Can Apple's gold Watch single-handedly beat Android Wear?

It's a game of wrist

Apple Watch

It says a lot about the uncertainty surrounding the Apple Watch that early sales predictions vary so vastly - analyst guesses start at about 10 million and go up beyond 40.

Apple, obviously, has big expectations for its wearable, and The Wall Street Journal reports that Cupertino has ordered production of five to six million Watches ahead of the device's April launch.

Half of the Q1 orders will be for the cheaper Sport model, with the more stylish mid-range Apple Watch making up a third.

That leaves the premium Apple Watch Edition to account for a small chunk of the overall order, but the report claims that Apple plans to produce over one million units per month starting in the second quarter.

Wearing it on its sleeve

To put all of this in context, around 4.6 million wearables were sold in 2014 in total, with Android Wear devices accounting for just 720,000 of that, according to analysts at Canalys. Pebble shifted one million units.

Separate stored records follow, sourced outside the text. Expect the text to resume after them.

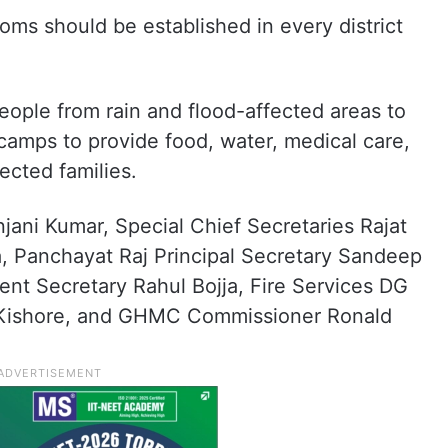
ooms should be established in every district
eople from rain and flood-affected areas to
 camps to provide food, water, medical care,
fected families.
jani Kumar, Special Chief Secretaries Rajat
, Panchayat Raj Principal Secretary Sandeep
nt Secretary Rahul Bojja, Fire Services DG
Kishore, and GHMC Commissioner Ronald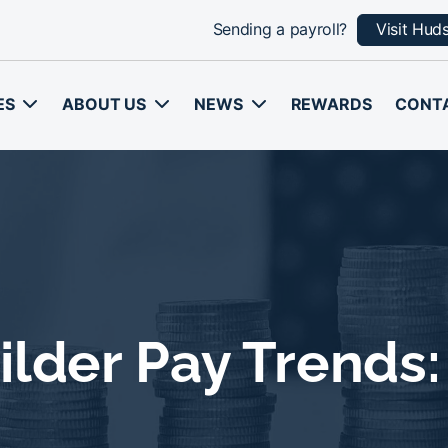
Sending a payroll?
Visit Hud
ES
ABOUT US
NEWS
REWARDS
CONT
ilder Pay Trends: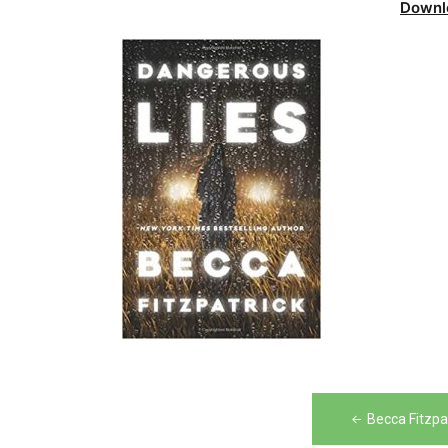
Downl
Post
Becca Fitzpa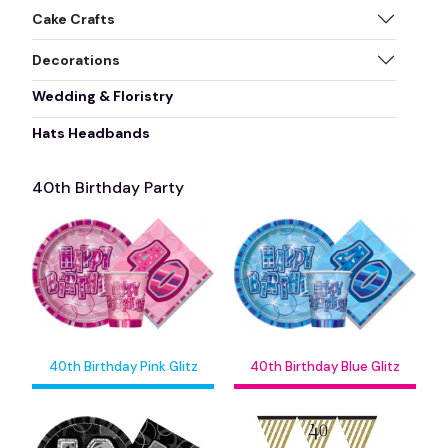
Cake Crafts
Decorations
Wedding & Floristry
Hats Headbands
40th Birthday Party
40th Birthday Pink Glitz
40th Birthday Blue Glitz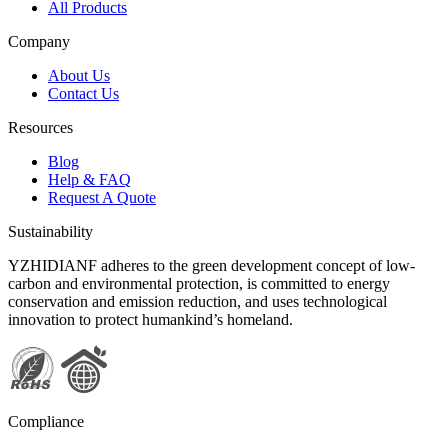
All Products
Company
About Us
Contact Us
Resources
Blog
Help & FAQ
Request A Quote
Sustainability
YZHIDIANF adheres to the green development concept of low-
carbon and environmental protection, is committed to energy
conservation and emission reduction, and uses technological
innovation to protect humankind’s homeland.
Compliance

Put simply, Apple (supposedly) believes it's going to outsell Android Wear - an entire wearables platform - by a lot. An awful lot. The gold watch alone would outpace last year's total sales for wrist wearables running Google's OS.

Earlier today, CCS Insight contacted us with its own report predicting that wearable shipments will jump to 75 million in 2015, with the Apple Watch making up a quarter of that. That would, more or less, align with what Apple has ordered, assuming the report is true.

However Ben Wood, Chief of Research at CCS, told TechRadar that he was slightly skeptical about the Android Wear numbers, but does believe that Apple has the momentum to push well past its biggest rival.

"I'd love to know where that number came from, but let's say it was a million on a good day, that's very small. Android Wear just doesn't have the luster of the Apple brand... even if it just told the time it would probably sell three million."

Wood added that by pushing its wearable as global as possible, Apple could have a "30 million [unit] opportunity".

He also said that the firm's 'worst case scenario' prediction for Apple Watch sales was 10 million, but even that, said Wood, shouldn't be seen as a failure. "To sell 10 times more than the most smartwatch [Pebble] would be a spectacular success".